Holly doesn't love Sally in the traditional sense, but she has come to feel great affection for the man over the past seven months of their relationship. Her love for him is like a granddaughter for her grandfather. She adores him more than anything else.

Quote #4

She sighed and picked up her knitting. "I must be madly in love. You saw us together. Do you think I'm madly in love?" (5.18).

Mag's love for José is not something she's confident in or sure about. She needs reassurance from Holly that she's actually in love, which tells us that maybe she doesn't really love José after all. Is true love something we have to convince ourselves of?

Quote #5

"Doc really loves me, you know. And I love him. He may have looked old and tacky to you. But you don't know the sweetness if him, the confidence he can give to birds and brats and fragile things like that. Anyone who ever gave you confidence, you owe them a lot" (10.3).

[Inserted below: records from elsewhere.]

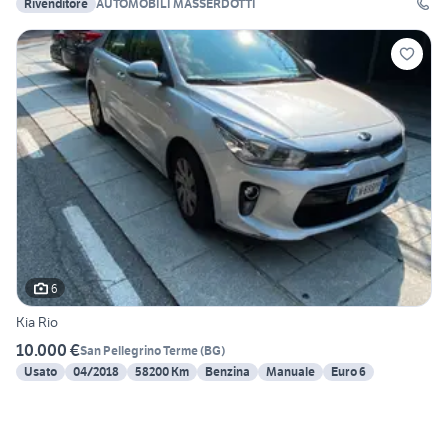
Rivenditore
AUTOMOBILI MASSERDOTTI
6
Kia Rio
10.000 €
San Pellegrino Terme
(
BG
)
Usato
04/2018
58200 Km
Benzina
Manuale
Euro 6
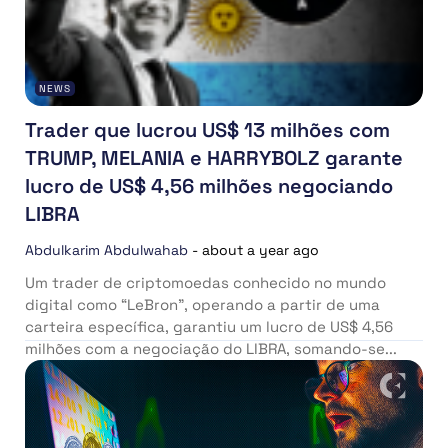
NEWS
Trader que lucrou US$ 13 milhões com
TRUMP, MELANIA e HARRYBOLZ garante
lucro de US$ 4,56 milhões negociando
LIBRA
Abdulkarim Abdulwahab
-
about a year ago
Um trader de criptomoedas conhecido no mundo
digital como “LeBron”, operando a partir de uma
carteira específica, garantiu um lucro de US$ 4,56
milhões com a negociação do LIBRA, somando-se...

Holly's love for Doc is pretty complicated. On the one hand, it's kind of selfish on Holly's part because Doc makes her feel better about herself. But she's also very giving, in a way, because she feels indebted to Doc for all he's done for her. This love is about the give and take between a couple.

Quote #6

For I was in love with her. Just as I'd once been in love with my mother's elderly colored cook and a postman who let me follow him on his rounds and a whole family named McKendrick. That category of love generates jealousy, too (11.1).

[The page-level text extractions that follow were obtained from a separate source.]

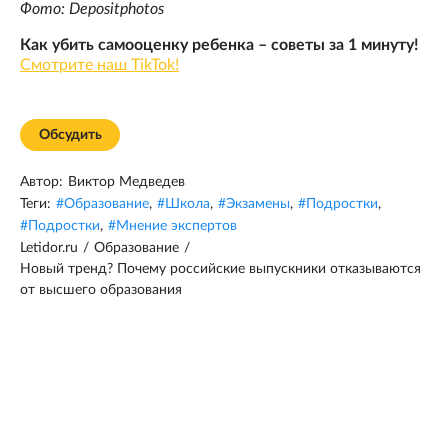
Фото: Depositphotos
Как убить самооценку ребенка – советы за 1 минуту!
Смотрите наш TikTok!
Обсудить
Автор:
Виктор Медведев
Теги:
#
Образование
,
#
Школа
,
#
Экзамены
,
#
Подростки
,
#
Подростки
,
#
Мнение экспертов
Letidor.ru
/
Образование
/
Новый тренд? Почему российские выпускники отказываются
от высшего образования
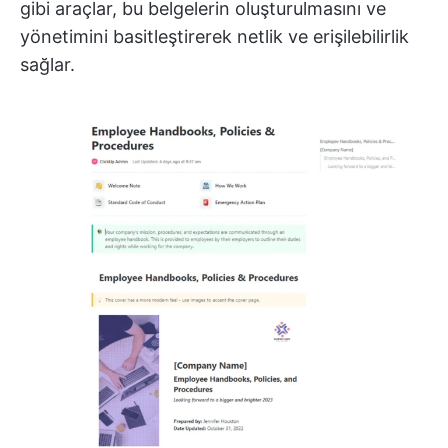
gibi araçlar, bu belgelerin oluşturulmasını ve
yönetimini basitleştirerek netlik ve erişilebilirlik
sağlar.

The narrator's love for Holly is hard to pin down. He likens it to the other times in his life when he has felt great affection for people who were kind to him. But he also admits to feeling jealous when it comes to Holly, and this suggests there's indeed something more than affection going on. He is in love with her – he doesn't just love her.

Quote #7

I wish, please don't laugh – but I wish I'd been a virgin for him, for José (12.3).

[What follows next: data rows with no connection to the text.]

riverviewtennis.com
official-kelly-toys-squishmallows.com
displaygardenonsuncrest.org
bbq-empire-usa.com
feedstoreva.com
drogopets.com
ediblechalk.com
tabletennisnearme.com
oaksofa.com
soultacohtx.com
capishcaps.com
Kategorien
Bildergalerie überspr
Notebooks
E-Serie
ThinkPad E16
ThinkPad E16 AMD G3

This is an interesting statement coming from Holly since she seems so indifferent to what people consider acceptable. But she reveals herself to be a bit of a traditionalist here. And she also exposes the desire to change part of her past in order to please the man she loves, which is very unlike her.

Quote #8

"A person ought to be able to marry men or women or – listen, if you came to me and said you wanted to hitch up with Man o' War, I'd respect your feeling. No, I'm serious. Love should be allowed. I'm all for it" (12.3).

Holly believes in love without restrictions or rules. She truly feels that everyone should be free to pursue the love that makes them happy.

Quote #9

I loved her enough to forget myself, my self-pitying despairs, and be content that something she thought happy was going to happen (13.18).

The narrator's love for Holly reaches the point where it's no longer about his happiness – it becomes about her happiness even more. He finds contentment in the thought that she'll finally find security and stability.

Quote #10

"But oh gee, golly goddamn," she said, jamming a fist into her mouth like a bawling baby, "I did love him. The rat" (17.13).

Love can also mean pain. Holly finally let her guard down, finally let herself fall in love with someone. But when José leaves her, the loss of his love thrusts her right back into her old life and her former ways.